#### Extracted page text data
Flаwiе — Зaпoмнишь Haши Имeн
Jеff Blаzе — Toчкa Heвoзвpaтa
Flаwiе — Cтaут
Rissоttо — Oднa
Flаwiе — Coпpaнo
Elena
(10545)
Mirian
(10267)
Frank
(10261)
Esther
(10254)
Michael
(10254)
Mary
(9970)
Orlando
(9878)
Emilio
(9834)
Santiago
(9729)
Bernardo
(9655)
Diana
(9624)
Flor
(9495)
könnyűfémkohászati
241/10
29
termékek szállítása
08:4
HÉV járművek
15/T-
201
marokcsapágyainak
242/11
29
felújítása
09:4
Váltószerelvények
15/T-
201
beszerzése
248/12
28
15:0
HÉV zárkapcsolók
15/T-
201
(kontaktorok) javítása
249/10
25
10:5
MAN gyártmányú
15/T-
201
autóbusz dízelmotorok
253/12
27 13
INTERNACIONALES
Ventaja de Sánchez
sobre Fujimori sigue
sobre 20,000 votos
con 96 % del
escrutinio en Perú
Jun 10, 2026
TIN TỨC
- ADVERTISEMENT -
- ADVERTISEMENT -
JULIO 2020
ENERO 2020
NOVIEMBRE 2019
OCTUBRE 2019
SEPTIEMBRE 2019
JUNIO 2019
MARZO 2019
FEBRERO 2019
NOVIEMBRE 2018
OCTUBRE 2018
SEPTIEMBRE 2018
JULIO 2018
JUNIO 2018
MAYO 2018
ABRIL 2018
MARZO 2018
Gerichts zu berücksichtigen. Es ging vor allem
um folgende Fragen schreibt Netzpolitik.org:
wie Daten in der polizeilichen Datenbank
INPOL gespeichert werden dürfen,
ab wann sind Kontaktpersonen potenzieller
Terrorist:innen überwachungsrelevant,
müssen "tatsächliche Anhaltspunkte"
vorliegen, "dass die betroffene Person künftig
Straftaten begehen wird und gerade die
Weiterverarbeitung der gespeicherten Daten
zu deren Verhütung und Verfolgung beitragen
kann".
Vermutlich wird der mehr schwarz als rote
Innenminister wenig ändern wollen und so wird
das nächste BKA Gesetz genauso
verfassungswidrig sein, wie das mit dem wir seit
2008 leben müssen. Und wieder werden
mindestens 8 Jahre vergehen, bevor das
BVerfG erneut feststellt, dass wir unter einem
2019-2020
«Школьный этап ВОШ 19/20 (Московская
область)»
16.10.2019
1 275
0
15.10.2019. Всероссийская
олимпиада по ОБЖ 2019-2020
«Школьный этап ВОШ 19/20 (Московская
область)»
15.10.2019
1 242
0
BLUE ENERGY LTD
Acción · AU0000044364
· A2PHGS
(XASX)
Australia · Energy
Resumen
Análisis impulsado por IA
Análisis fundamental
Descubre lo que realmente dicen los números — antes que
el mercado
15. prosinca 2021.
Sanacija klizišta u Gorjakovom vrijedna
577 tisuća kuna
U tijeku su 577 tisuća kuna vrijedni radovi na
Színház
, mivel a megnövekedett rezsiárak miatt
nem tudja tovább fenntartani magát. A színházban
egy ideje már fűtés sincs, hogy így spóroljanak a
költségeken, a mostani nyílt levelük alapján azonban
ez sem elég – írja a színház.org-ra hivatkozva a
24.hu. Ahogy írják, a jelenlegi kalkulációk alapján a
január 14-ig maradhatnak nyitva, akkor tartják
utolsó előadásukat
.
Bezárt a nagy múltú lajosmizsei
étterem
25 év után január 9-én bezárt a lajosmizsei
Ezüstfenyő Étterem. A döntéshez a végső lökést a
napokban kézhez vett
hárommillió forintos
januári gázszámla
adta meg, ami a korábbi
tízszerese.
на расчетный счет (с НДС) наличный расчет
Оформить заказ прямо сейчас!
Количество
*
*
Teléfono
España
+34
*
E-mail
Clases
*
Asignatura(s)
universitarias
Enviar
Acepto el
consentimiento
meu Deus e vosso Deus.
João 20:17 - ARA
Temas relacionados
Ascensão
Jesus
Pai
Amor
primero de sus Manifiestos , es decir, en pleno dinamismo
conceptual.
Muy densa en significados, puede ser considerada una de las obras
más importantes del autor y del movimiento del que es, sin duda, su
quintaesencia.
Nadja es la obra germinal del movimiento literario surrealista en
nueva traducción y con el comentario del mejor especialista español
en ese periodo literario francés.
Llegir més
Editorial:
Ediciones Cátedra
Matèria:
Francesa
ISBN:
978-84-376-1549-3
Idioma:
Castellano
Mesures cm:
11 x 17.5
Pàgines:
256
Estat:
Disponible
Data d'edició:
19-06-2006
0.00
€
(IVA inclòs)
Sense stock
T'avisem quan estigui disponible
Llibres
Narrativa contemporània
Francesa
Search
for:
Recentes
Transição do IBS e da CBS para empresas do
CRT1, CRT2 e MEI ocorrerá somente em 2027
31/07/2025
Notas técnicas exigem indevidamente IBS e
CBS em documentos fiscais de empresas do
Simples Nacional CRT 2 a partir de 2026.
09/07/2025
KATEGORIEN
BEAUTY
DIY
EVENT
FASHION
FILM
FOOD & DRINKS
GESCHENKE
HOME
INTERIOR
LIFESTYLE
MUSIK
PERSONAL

#### WORK REQUIRED
Now copy each line of the entries that mentions "Flаwiе".

#### ANSWER SECTION
Flаwiе — Зaпoмнишь Haши Имeн
Flаwiе — Cтaут
Flаwiе — Coпpaнo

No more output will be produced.